Nell’arco di un anno, il solo mercato dei MOOC (Massive Open Online Courses) è cresciuto fino a raggiungere oltre 180 milioni di learner sulle principali piattaforme che offrono open access 16mila corsi di più di mille prestigiose università. Con la Cina che punta al sorpasso, forte di una spinta dirigistica del proprio governo, e l’India che si è affacciata prepotente nella classifica delle top ten mondiali, l’ecosistema formativo terziario esce dalle cittadelle del sapere di elite per confrontarsi con le sfide della globalizzazione. La missione stessa della formazione universitaria va ripensata e ridefinita, anche in risposta al crescente bisogno di life long learning.
Ancor più in considerazione del ruolo crescente – e invadente – che stanno assumendo nel settore le grandi multinazionali ICT. L’acquisto – per oltre 25 miliardi di dollari – di Linkedin da parte di Microsoft, con il varo di Linkedin Learning, che può contare su una base installata di 600 milioni di utenti profilati rispetto al proprio percorso e aspettative di carriera, fanno intravvedere scenari e protagonisti molto diversi da quelli che, fino a pochi anni fa, hanno monopolizzato il sistema formativo. Con il rischio che la centralità pubblica ne risulti rapidamente emarginata. Il governo della digital education diventa così una delle partite cruciali da cui dipende il futuro delle nostre democrazie.
I contributi di questo numero si dedicheranno a chiarirne i principali snodi teorici, anche attraverso l’analisi delle più innovative esperienze di didattica digitale.

Gli studiosi interessati a partecipare sono invitati a inviare un abstract compreso entro le 800 parole (compresa una bibliografia essenziale) + una nota di presentazione dell’autore o degli autori di massimo 100 parole.

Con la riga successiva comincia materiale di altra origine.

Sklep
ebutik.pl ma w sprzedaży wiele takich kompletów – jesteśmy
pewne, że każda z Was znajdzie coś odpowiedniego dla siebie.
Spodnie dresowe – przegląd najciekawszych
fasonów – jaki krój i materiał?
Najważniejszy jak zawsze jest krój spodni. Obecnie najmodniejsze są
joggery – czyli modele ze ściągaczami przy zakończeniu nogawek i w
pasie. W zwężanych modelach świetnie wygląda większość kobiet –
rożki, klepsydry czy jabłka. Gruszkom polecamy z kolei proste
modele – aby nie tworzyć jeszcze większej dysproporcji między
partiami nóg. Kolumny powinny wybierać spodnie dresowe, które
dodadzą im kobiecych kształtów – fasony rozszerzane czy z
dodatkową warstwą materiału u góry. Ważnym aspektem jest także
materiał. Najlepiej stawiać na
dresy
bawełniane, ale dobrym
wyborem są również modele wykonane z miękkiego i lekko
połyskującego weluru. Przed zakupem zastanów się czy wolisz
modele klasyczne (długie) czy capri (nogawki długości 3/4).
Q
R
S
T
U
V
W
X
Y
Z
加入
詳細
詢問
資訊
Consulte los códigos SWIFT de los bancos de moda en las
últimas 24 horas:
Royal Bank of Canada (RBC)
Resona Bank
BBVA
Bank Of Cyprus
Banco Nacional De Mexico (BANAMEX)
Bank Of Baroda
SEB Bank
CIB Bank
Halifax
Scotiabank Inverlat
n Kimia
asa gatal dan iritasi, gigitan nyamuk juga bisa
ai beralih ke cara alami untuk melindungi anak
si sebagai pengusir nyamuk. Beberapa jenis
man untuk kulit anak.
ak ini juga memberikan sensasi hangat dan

Tutti i materiali e le comunicazioni relative alla pubblicazione vanno all’indirizzo: redazione@digitalpolitics.it.

I contributi dovranno essere compresi tra le 6mila e le 8mila parole, note e bibliografia comprese. Le Web Reviews comprendono review articles e pezzi tra le 3mila e 5mila parole. Gli articoli possono essere scritti in inglese o in italiano.

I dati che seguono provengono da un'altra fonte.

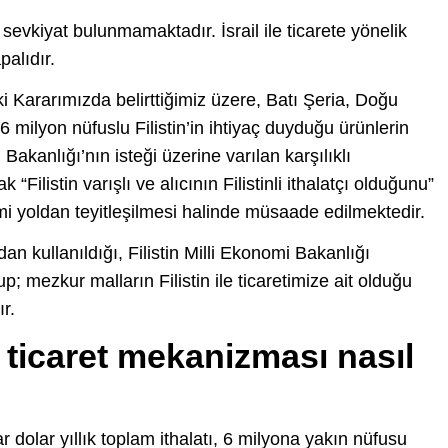
 sevkiyat bulunmamaktadır. İsrail ile ticarete yönelik
alıdır.
i Kararımızda belirttiğimiz üzere, Batı Şeria, Doğu
milyon nüfuslu Filistin’in ihtiyaç duyduğu ürünlerin
 Bakanlığı’nın isteği üzerine varılan karşılıklı
Filistin varışlı ve alıcının Filistinli ithalatçı olduğunu”
smi yoldan teyitleşilmesi halinde müsaade edilmektedir.
an kullanıldığı, Filistin Milli Ekonomi Bakanlığı
; mezkur malların Filistin ile ticaretimize ait olduğu
r.
li ticaret mekanizması nasıl
r dolar yıllık toplam ithalatı, 6 milyona yakın nüfusu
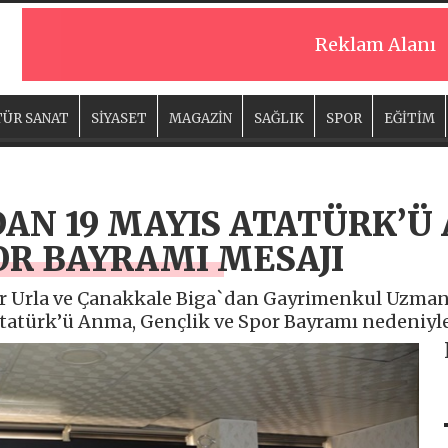
Reklam Alanı
ÜR SANAT
SİYASET
MAGAZİN
SAĞLIK
SPOR
EĞİTİM
AN 19 MAYIS ATATÜRK’Ü
OR BAYRAMI MESAJI
r Urla ve Çanakkale Biga`dan Gayrimenkul Uzmanı
tatürk’ü Anma, Gençlik ve Spor Bayramı nedeniyle 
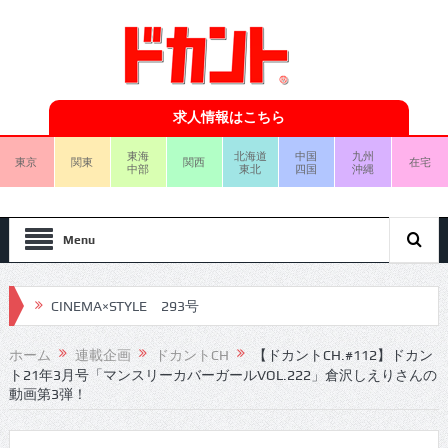
求人情報はこちら
東海
北海道
中国
九州
東京
関東
関西
在宅
中部
東北
四国
沖縄
Menu
CINEMA×STYLE 293号
CINEMA×STYLE 292号
ホーム
連載企画
ドカントCH
【ドカントCH.#112】ドカン
ト21年3月号「マンスリーカバーガールVOL.222」倉沢しえりさんの
CINEMA×STYLE 291号
動画第3弾！
CINEMA×STYLE 290号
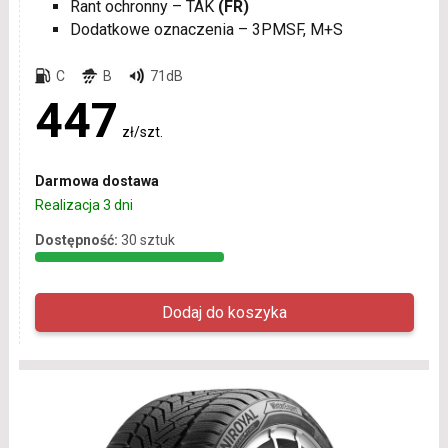
Rant ochronny – TAK
(FR)
Dodatkowe oznaczenia – 3PMSF, M+S
C
B
71dB
447
zł/szt.
Darmowa dostawa
Realizacja 3 dni
Dostępność:
30 sztuk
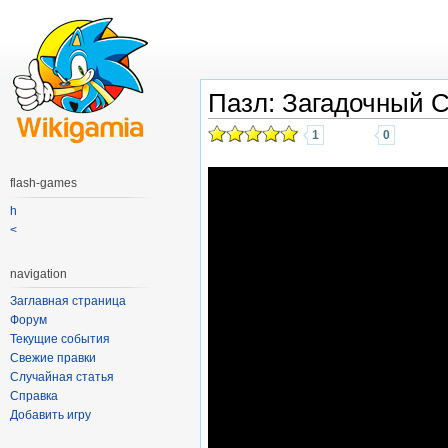
Пазл: Загадочный 
1
0
flash-games
h
<
navigation
Заглавная страница
Форум
Текущие события
Свежие правки
Случайная статья
Справка
Добавить игру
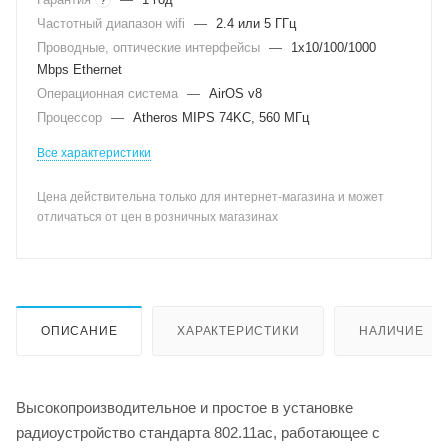
Частотный диапазон wifi
—
2.4 или 5 ГГц
Проводные, оптические интерфейсы
—
1x10/100/1000
Mbps Ethernet
Операционная система
—
AirOS v8
Процессор
—
Atheros MIPS 74KC, 560 МГц
Все характеристики
Цена действительна только для интернет-магазина и может
отличаться от цен в розничных магазинах
ОПИСАНИЕ
ХАРАКТЕРИСТИКИ
НАЛИЧИЕ
Высокопроизводительное и простое в установке
радиоустройство стандарта 802.11ac, работающее с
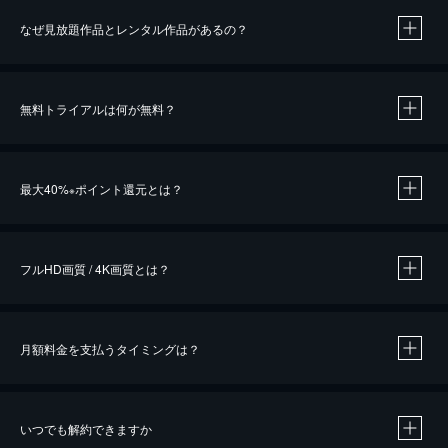
なぜ見放題作品とレンタル作品があるの？
無料トライアルは何が無料？
※
最大40%
ポイント還元とは？
※
※
作品によって必要なポイントが異なります。
フルHD画質 / 4K画質とは？
月額料金を支払うタイミングは？
※
40％ポイント還元の対象は、クレジットカード決済による作品の購入 / レンタルです。
※
iOSアプリのUコイン決済による作品の購入 / レンタルは、20％のポイント還元です。
※
還元の対象外となる決済方法や商品があります。くわしくは
こちら
をご確認ください。
いつでも解約できますか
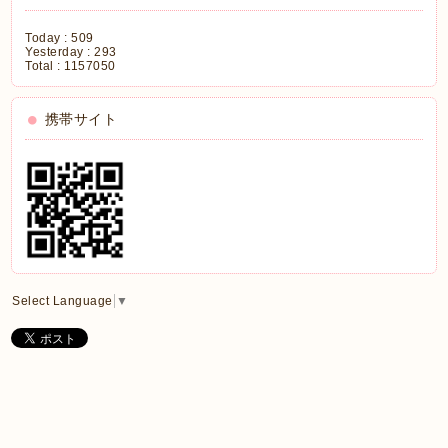
Today :
509
Yesterday :
293
Total :
1157050
携帯サイト
Select Language
▼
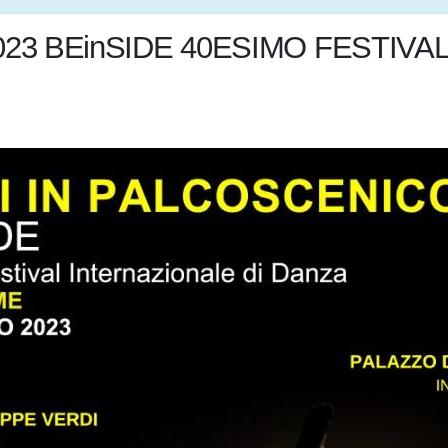
23 BEinSIDE 40ESIMO FESTIVA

Gli articoli vengono sottoposti a un doppio referee secondo il sistema del doppio cieco. 

Governing Digital Education

The Covid emergency has led to an acceleration of the inclusion of digital learning in university strategy throughout the world. Within weeks, 90% of the global student population and all teaching and learning activity had been transitioned online, giving rise to the greatest digital education experiment ever seen. Within a year, the MOOC (Massive Open Online Courses) market alone had increased to over 180 million learners on the main platforms on the 16,000 courses offered in open access from over a thousand of the most prestigious universities. With China heading for first place, pushed into the lead by a strong government policy, and India who is proving a strong contender in the world’s top ten, the tertiary education ecosystem is moving out of the elite temples of knowledge and meeting the challenges of globalization head on. The University teaching mission needs to be rethought and redefined, especially in view of the increasing needs of the lifelong learning sector.
And especially in view of the increasing – and increasingly invasive – role that the big tech multinationals are taking on in the field. Microsoft’s acquisition – paying over 25 billion dollars – of Linkedin, with the launch of Linkedin Learning, which has an established userbase of over 600 million, all of them profiled in terms of their career pathway and expectations, enables us to picture scenarios and protagonists that are very different from the ones that dominated professional training until very recently. With the risk that the central role held by the public sector becomes marginalized. Governance of digital education is thus a crucial area that the future of our democracies depends on, yet the political side, unfortunately, seems unaware of its significance.
Contributions to this edition will focus on clarifying the main theoretical issues, and analyzing some of the most innovative digital learning experiences.

Academics who wish to contribute are invited to submit an abstract which should not exceed 800 words (including a brief bibliography) + author biodata of maximum 100 words. All materials and communications regarding the publication should be addressed to: redazione@digitalpolitics.it.

Full contributions should be between 6,000 and 8,000 words, including notes and bibliography. Web Reviews include reviews or articles between 3,000 and 5,000 words. Articles may be written in English or Italian.

Articles will be subject to double blind referee review.